* [REQUIRED ACTION]
All lines before the one containing "kompetensi-lah yang akan", plus that line itself, are to be printed exactly as they appear below.

═══ DATA PROVIDED

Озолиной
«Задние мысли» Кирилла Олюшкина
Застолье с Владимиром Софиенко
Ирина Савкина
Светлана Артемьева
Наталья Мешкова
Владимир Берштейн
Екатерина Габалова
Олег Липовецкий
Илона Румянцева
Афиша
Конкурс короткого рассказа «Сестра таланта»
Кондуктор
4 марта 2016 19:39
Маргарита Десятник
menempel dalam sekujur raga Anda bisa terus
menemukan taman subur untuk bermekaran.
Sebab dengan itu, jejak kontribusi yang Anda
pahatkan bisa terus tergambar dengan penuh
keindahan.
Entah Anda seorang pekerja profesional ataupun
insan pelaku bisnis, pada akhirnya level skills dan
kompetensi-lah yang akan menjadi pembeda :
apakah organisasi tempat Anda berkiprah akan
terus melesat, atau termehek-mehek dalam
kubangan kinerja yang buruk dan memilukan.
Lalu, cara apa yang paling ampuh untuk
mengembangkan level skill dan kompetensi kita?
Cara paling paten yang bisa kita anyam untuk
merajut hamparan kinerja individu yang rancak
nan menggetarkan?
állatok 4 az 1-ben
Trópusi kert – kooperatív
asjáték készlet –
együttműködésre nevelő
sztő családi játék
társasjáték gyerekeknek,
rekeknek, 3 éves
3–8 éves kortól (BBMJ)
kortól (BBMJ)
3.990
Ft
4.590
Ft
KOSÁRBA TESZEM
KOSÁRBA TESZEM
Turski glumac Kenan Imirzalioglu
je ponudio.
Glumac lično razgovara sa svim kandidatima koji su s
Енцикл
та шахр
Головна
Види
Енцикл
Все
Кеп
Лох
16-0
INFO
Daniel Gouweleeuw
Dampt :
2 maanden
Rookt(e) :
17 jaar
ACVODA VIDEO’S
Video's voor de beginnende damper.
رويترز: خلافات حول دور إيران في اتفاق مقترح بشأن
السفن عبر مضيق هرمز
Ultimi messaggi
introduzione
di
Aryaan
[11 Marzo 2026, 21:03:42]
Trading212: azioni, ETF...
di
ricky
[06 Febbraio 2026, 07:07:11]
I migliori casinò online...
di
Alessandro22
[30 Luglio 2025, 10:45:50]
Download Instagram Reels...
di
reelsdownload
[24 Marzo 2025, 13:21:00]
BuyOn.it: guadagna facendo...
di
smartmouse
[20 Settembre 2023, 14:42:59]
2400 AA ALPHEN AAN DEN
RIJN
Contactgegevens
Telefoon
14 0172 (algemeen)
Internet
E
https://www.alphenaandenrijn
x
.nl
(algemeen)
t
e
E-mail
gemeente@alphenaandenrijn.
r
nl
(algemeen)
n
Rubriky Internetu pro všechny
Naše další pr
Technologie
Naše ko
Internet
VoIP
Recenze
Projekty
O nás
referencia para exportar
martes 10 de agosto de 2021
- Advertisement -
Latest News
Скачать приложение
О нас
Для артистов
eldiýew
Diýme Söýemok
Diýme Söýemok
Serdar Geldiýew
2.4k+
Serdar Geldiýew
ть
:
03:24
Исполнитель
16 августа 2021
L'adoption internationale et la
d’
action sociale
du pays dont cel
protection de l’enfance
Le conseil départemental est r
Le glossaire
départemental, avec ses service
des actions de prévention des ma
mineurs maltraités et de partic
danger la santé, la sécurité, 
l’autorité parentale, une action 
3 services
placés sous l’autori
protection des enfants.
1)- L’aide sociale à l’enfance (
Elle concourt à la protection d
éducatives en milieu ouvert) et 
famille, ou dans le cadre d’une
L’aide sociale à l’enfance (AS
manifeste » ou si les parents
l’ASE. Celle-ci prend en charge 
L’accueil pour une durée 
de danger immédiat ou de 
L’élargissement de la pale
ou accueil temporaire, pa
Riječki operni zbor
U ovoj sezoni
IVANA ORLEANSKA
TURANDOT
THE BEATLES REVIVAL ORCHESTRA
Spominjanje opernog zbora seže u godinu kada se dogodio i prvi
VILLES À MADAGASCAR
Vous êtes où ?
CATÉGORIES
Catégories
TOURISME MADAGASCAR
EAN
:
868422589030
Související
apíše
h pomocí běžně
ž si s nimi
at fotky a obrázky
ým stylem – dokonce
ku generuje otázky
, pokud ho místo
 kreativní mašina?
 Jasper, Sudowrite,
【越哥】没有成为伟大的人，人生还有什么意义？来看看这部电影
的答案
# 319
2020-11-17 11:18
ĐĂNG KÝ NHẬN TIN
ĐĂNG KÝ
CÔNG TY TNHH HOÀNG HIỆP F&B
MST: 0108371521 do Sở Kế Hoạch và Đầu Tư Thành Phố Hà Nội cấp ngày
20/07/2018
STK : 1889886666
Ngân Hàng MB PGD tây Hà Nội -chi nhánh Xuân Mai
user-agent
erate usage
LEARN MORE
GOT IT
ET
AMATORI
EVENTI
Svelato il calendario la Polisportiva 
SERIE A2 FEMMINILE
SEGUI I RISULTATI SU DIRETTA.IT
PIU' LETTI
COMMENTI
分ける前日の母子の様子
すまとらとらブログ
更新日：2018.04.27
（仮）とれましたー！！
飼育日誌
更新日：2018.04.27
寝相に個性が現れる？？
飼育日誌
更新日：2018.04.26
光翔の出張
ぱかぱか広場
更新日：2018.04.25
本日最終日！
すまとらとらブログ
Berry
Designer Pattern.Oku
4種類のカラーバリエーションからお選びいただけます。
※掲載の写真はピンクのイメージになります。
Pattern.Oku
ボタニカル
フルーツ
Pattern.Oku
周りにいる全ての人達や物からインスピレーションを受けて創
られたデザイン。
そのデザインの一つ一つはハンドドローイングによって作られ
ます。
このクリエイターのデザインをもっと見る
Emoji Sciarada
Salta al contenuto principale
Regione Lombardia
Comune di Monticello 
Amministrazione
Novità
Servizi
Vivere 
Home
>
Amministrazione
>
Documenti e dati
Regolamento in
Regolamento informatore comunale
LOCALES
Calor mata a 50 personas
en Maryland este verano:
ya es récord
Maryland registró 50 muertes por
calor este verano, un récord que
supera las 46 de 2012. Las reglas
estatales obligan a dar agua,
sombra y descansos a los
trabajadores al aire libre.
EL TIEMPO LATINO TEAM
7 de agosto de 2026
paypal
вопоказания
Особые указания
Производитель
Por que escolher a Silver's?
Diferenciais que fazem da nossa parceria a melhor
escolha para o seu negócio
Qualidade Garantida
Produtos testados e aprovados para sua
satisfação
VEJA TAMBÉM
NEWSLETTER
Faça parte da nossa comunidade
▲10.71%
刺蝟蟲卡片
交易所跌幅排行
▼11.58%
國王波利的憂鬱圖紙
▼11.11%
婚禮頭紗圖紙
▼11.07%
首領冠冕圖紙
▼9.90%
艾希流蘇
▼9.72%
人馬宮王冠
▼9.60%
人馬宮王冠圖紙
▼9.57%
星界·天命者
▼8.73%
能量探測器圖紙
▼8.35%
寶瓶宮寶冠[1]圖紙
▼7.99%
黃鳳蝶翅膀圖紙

══════

* [FINISHED TASK]
Озолиной
«Задние мысли» Кирилла Олюшкина
Застолье с Владимиром Софиенко
Ирина Савкина
Светлана Артемьева
Наталья Мешкова
Владимир Берштейн
Екатерина Габалова
Олег Липовецкий
Илона Румянцева
Афиша
Конкурс короткого рассказа «Сестра таланта»
Кондуктор
4 марта 2016 19:39
Маргарита Десятник
menempel dalam sekujur raga Anda bisa terus
menemukan taman subur untuk bermekaran.
Sebab dengan itu, jejak kontribusi yang Anda
pahatkan bisa terus tergambar dengan penuh
keindahan.
Entah Anda seorang pekerja profesional ataupun
insan pelaku bisnis, pada akhirnya level skills dan
kompetensi-lah yang akan menjadi pembeda :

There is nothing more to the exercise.